Eine viertel Milliarde Euro für Werbung

Bereits die 7,5 Mio Euro teure Umbenennung von Arbeitsamt in Bundesagentur für Arbeit hat mir Magenschmerzen beschert, kombiniert mit dem Gefühl des „das darf doch wohl nicht wahr sein.“ Gestern, im Radio dann die kurze Nachricht „… will eine viertel Milliarde Euro für Werbung ausgeben“. Man muß es sich auf der Zunge zergehen lassen. Ganz schön feist, um einen Song zu zitieren.

Unter der Überschrift 251 Millionen Euro für Werbung berichtet das Manager Magazin über die fast Verdoppelung des Etats für Öffentlichkeitsarbeit von 135 Mio Euro auf 251 Mio Euro:

Kostet Florian Gersters Eitelkeit den Steuerzahler Millionen?
Weil die BA unter schlechtem Image leidet, will der Chef der Bundesanstalt das Ansehen der Behörde aufpolieren. Allein sein Medienberater kostet 820.000 Euro.

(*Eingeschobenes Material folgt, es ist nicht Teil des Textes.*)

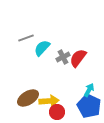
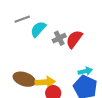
cyan arrow: (89, 90) -> (85, 71), turned 48
brown ellipse: (28, 98) -> (24, 79), turned 50

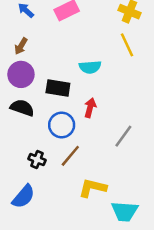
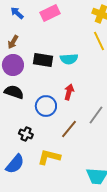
black rectangle: (58, 88) -> (43, 60), moved
brown line: (70, 156) -> (69, 129), moved
yellow L-shape: (92, 188) -> (49, 157), moved

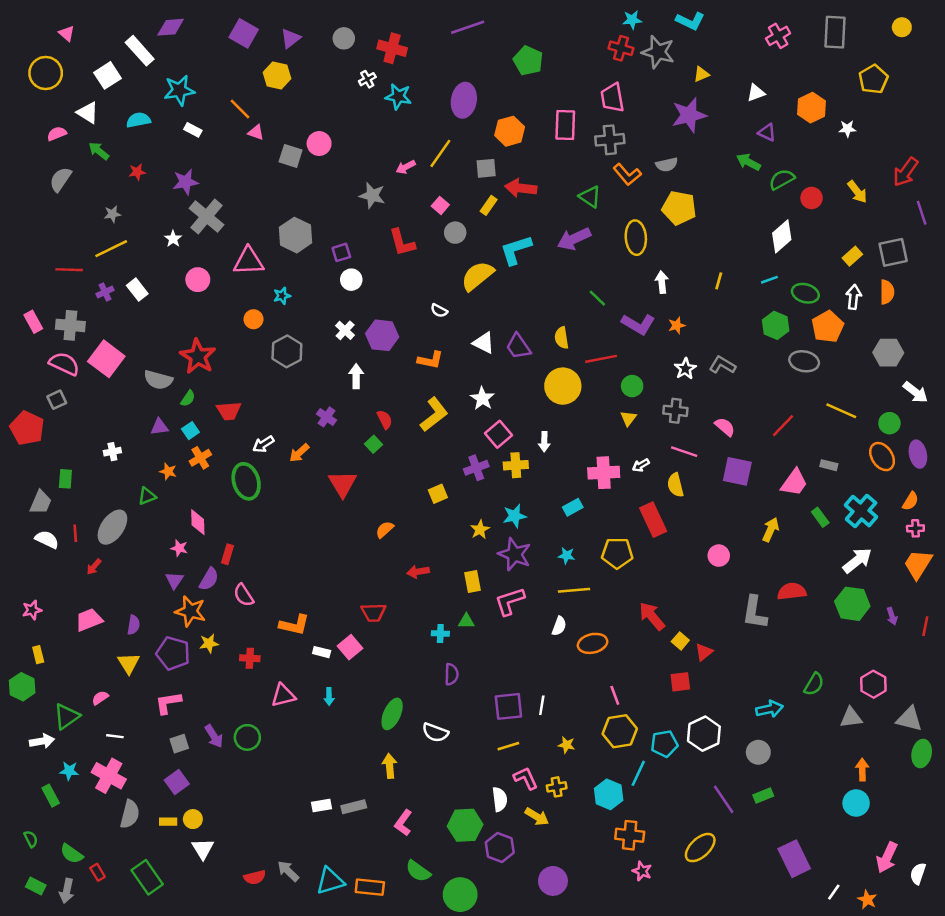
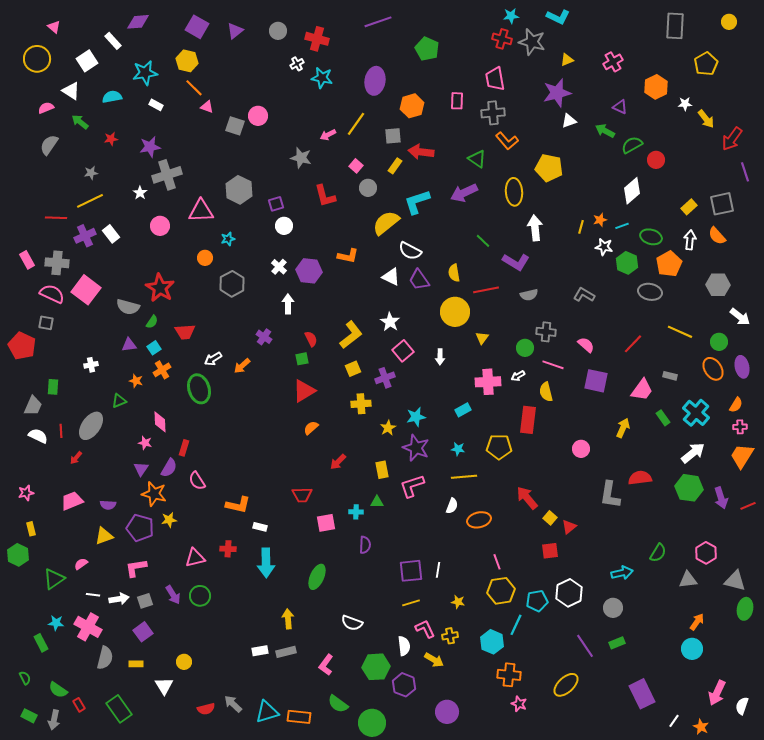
pink cross: (778, 36) -> (613, 62), moved
white rectangle: (140, 51) -> (113, 41), size x0.7
yellow hexagon: (277, 75) -> (187, 61), moved
white triangle: (756, 93) -> (569, 121), moved
pink rectangle: (565, 125) -> (457, 101), size x0.7
gray semicircle: (667, 165) -> (529, 295), moved
yellow arrow: (857, 192) -> (706, 119), moved
gray cross: (206, 217) -> (167, 175), turned 32
white arrow: (662, 282) -> (535, 228), size x1.4
purple cross: (105, 292) -> (85, 236), size x1.5
orange semicircle: (887, 292) -> (717, 236), turned 138
white semicircle: (439, 311) -> (410, 251), moved, size x1.6
orange star: (677, 325) -> (600, 220), moved
orange L-shape: (430, 360) -> (348, 256), moved
white star: (685, 369) -> (604, 247), moved, turned -30
green circle: (632, 386) -> (525, 348), moved
gray square: (57, 400) -> (46, 323), turned 35
yellow triangle: (628, 418) -> (482, 338), moved
green square: (374, 444) -> (302, 359), turned 32
yellow cross: (516, 465) -> (361, 404), moved
red triangle: (343, 484) -> (304, 391), moved, turned 30
yellow square: (438, 494) -> (353, 369), moved
red rectangle: (653, 520) -> (528, 420), turned 32
red arrow: (418, 572) -> (338, 462), turned -36
purple arrow: (892, 616) -> (721, 498), size x1.5
purple semicircle: (133, 625) -> (108, 505), turned 84
red line: (925, 626) -> (748, 506), turned 56
pink square: (350, 647) -> (326, 523), moved, turned 30
red cross: (250, 658) -> (228, 549), moved
yellow triangle: (129, 663) -> (104, 536), turned 42
pink triangle: (283, 695) -> (195, 558), moved
cyan arrow: (329, 697) -> (266, 563), size x2.0
white semicircle: (435, 732) -> (352, 623), moved
white arrow: (42, 741) -> (119, 599), moved
yellow arrow: (390, 766) -> (288, 619), moved
orange arrow: (862, 770) -> (697, 622), turned 36
yellow circle: (193, 819) -> (184, 662), moved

Über die Qualifikation dieser Berater und eine fehlende Ausschreibung macht sich der Spiegel Gedanken:

Gerster vergab Millionenauftrag ohne Ausschreibung
Wacklig ist vor allem das BA-Argument, WMP sei fachlich die erste Wahl gewesen. Volker Liedtke, Chef der Internet-Werbeagentur Webmills weist darauf hin, dass WMP „keine Hausnummer im Bereich der Unternehmenskommunikation“ sei.

Tatsächlich ist WMP Eurocom in Sachen Markenberatung ein ziemlich unbeschriebenes Blatt: Referenzkunden führt das Unternehmen auf seiner Internetseite nicht an – obwohl es in der Branche eigentlich üblich ist, mit erfolgreich abgeschlossenen Projekten zu werben. Auffällig ist vielmehr die große Nähe des Unternehmens zur Politik.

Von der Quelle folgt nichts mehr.